Researchers Develop Assay to Help Identify New Pain Medication Candidates

Scientists at the Scripps Research Institute (TSRI) in Jupiter, Florida, have developed a test that will help scientists identify new drug candidates for treating pain that have fewer side effects, like addiction. The study conducted by scientists in Scott Hansen’s lab at TSRI was recently published in Cell Reports.

Neurological drugs, like painkillers, are notoriously messy. They bind to targets throughout the brain and produce myriad undesirable side effects. One reason for this is that the tests, or assays, that researchers use to identify how molecules interact with certain receptors have been difficult to apply to ion channels, a type of structure that drives brain function. The Hansen Lab has overcome this limitation by developing an assay that will allow scientists to screen an ion channel, TREK-1, that is known to be involved in pain. 
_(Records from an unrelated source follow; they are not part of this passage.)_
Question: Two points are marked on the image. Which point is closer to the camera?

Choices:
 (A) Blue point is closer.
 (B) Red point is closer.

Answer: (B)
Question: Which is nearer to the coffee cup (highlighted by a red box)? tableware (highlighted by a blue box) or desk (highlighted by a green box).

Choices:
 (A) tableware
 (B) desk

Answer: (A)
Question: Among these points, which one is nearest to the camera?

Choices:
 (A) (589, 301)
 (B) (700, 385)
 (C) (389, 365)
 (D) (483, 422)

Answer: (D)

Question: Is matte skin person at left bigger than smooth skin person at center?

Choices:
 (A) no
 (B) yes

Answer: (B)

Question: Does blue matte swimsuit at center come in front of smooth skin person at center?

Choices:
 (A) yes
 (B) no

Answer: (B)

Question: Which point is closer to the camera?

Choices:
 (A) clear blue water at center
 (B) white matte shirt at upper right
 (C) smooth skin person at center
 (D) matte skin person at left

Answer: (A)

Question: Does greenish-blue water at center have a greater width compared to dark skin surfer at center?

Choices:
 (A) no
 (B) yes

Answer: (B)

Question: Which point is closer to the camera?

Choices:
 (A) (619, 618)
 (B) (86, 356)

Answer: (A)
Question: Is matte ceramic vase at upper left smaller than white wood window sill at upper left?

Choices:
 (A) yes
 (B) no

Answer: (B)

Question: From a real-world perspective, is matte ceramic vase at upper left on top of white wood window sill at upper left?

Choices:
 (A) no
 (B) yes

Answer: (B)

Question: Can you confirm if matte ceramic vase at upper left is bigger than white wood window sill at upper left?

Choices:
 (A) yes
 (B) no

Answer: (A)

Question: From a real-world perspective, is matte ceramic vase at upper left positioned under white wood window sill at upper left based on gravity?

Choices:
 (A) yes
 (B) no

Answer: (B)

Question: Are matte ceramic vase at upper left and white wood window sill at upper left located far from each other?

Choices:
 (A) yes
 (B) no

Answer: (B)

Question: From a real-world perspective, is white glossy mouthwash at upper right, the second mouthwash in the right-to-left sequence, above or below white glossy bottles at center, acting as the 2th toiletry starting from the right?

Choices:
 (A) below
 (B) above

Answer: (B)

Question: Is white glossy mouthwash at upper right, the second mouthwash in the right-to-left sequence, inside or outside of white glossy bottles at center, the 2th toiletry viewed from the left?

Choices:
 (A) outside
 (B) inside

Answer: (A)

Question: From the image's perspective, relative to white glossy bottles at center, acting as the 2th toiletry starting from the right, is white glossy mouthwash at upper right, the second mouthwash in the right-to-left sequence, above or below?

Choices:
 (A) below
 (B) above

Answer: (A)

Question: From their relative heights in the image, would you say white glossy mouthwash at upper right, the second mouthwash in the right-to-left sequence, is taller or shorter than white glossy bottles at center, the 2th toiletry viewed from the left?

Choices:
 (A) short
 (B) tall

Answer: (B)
Ion channels are proteins situated in the membrane of a cell. When they open, they allow ions to flow into or out of the cell, altering the cell’s electrical charge and, ultimately, its behavior. While most scientists agree that lipids inside the cell’s membrane have important roles in the cell’s function, the interactions between lipids and ion channels have been difficult to study due to a lack of applicable assays. 
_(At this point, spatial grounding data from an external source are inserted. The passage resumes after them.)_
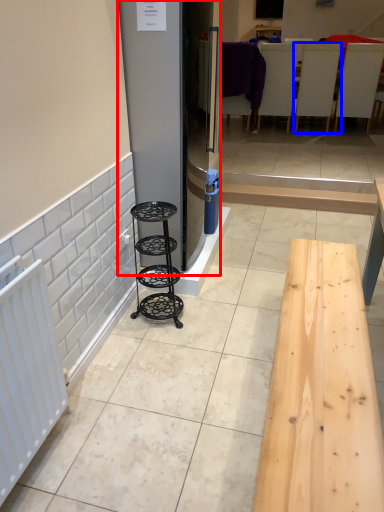 Question: Which object appears farthest to the camera in this image, fridge (highlighted by a red box) or furniture (highlighted by a blue box)?

Choices:
 (A) fridge
 (B) furniture

Answer: (B) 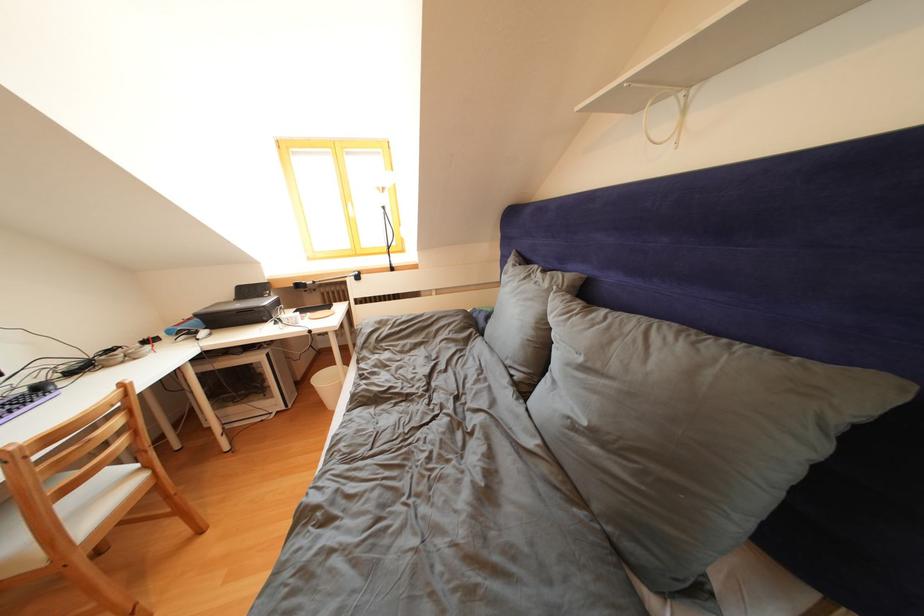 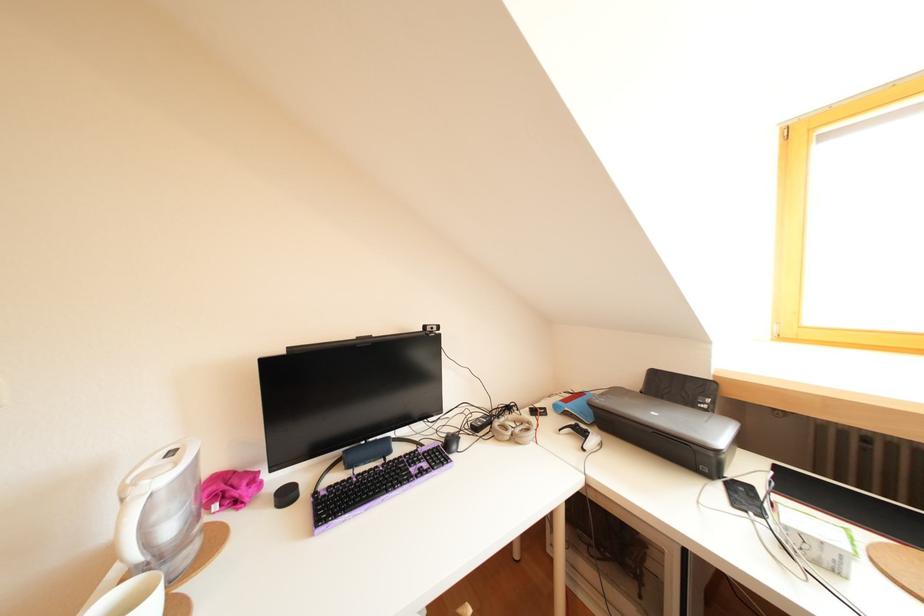 Where in the second image is the point corresponding to (x=118, y=357) from the first image?

(516, 413) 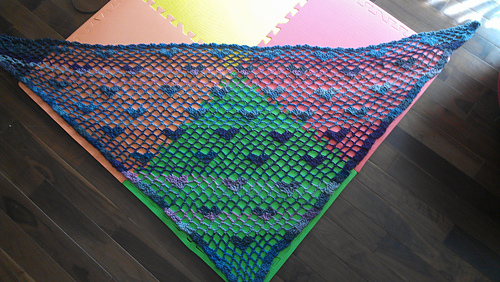 Locate an element on the screen. floor is located at coordinates (369, 253). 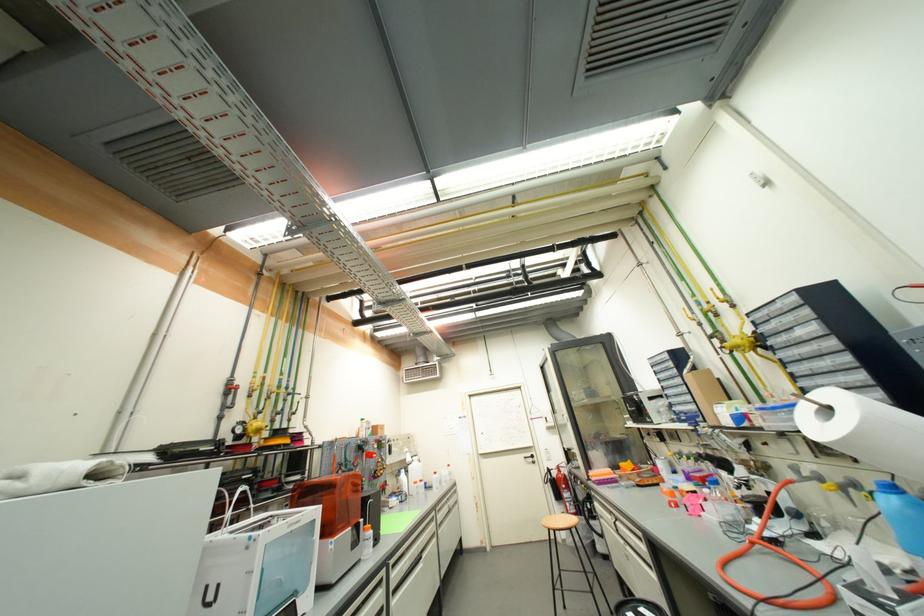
“There’s this mystery about membranes and lipids,” said Scott Hansen, associate professor of molecular medicine at TSRI. “We’ve known that they are important regulators and potential targets [for drugs], and there just really wasn't an assay to screen them at the level needed.”

In order to conduct a high-throughput assay, scientists need to isolate the channels by solubilizing the environments surrounding them. Ion channels are found in the lipid membrane, which unfortunately is not soluble. Hansen explained that they’re like a clump of fat that won’t go down the sink when you’re trying to do your dishes.

Fortunately, Hansen and his team realized that like fat, once the lipid membrane could be broken up and solubilized with a little detergent, the channel could be used in a soluble assay. The team used the strategy in this study to show that a lipid called PIP2, which was thought to agonize the channel, is actually antagonizing—or blocking—it.

Next, the assay will be advanced to drug discovery and used to screen for possible drug candidates that will act on the receptor and may be useful in managing pain. TSRI is known for its pharmaceutical-grade drug-screening capabilities, and the technique is likely to be applicable for screening other ion channels.

In addition, the study provided evidence that these channels can be opened and closed by lipids, like PIP2. Scientists have long known that some ion channels are controlled by neurotransmitters binding to the membrane structure (ligand-gated ion channels). Hansen and his team have recently proposed one more way these channels are controlled. Lipids, which float throughout the lipid membrane itself, can bind to the receptors and cause them to open or close as well. Hansen calls these channels “lipid-gated ion channels.” This aspect of ion channel function opens a whole new set of questions about how our brains work.

In addition to Hansen, three other researchers worked on the study: Lead Researcher Cerrone Cabanos of TSRI, as well as Miao Wang and Xianlin Han of the Sanford Burnham Prebys Medical Discovery Institute in Orlando, Florida.

The work was supported by an NIH Director’s New Innovator Award (1DP2NS087943-01 to S.B.H.).